Using the send function is roughly equivalent to performing a send
operation with parallel left indexing; see Chapter 10. The source
parallel variable sends values to the destp parallel variable, using
send_address as an index. The combiners are equivalent to reduction
assignment operators. CMC_combiner_overwrite has the same effect as
the = operator, when the parallel right-hand side is cast to the type
of the scalar left-hand side.

There are some differences, however, between the send function and
send operations with parallel left indexing:

  o  The send function can be used when the rank of the shape of the
     destination parallel variable is not known until run time.

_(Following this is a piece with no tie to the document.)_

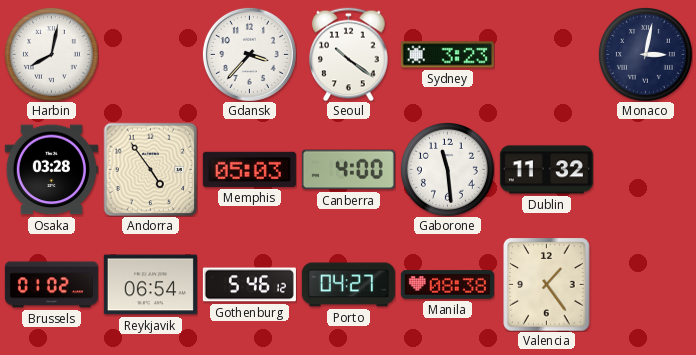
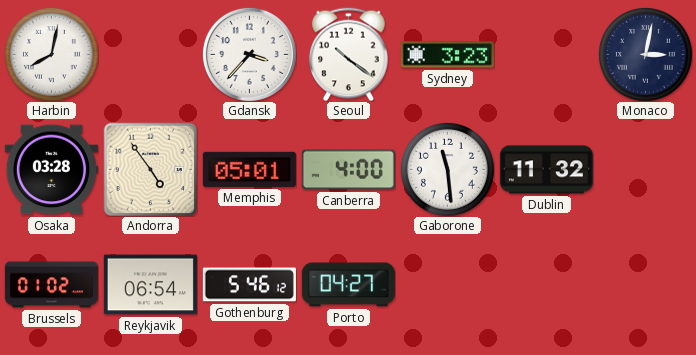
Memphis: 05:03 -> 05:01
Manila: 08:38 -> none
Valencia: 1:24 -> none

  o  The send function lets you include a notify bit, which provides
     notification that a value has been received by an element of the
     destination parallel variable.

  o  There is not a complete correspondence between the combiners and
     the reduction assignment operators. For example, there is no
     combiner that is equivalent to the -= reduction assignment
     operator.

  o  The send function has an overloaded version that lets you send
     parallel arrays; see Section 14.3.2, below.


Inactive Positions
------------------

Inactive positions are treated in the same way they are treated by
send operations with parallel left indexes:

  o  An element in an inactive position in the current shape does not
     send a value.

  o  Destination parallel variable elements receive values even if
     they are in inactive positions.

In addition, the notify bit can be set even in an inactive position.


An Example
----------

This code sends values from elements of source to elements of dest:

     #include <cscomm.h>

     shape [16384]ShapeA;
     shape [2][16384]ShapeB;
     int:ShapeA axis_0, axis_1, source;
     int:ShapeB dest;

     /* Code to initialize parallel variables omitted. */

     main()
     {
         with (ShapeA) {
             CMC_sendaddr_t:ShapeAaddress;
             address = make_send_address(ShapeB, axis_0, axis_1);

             where (source < 9)
                 send(&dest, address, source, CMC_combiner_min,
                         &notify_bit);
         }
     }


Some sample results are shown in Figure 91. The arrows show what
happens to the value at [3]source, based on the send address in
[3]address.

Note these points in the results:

  o  Position [2] of ShapeA is inactive; therefore, [2]source does not
     send its value.

  o  The CMC_combiner_min combiner causes the 3 from [0]source, rather
     than the 5 from [1]source, to be sent to [1][0]dest.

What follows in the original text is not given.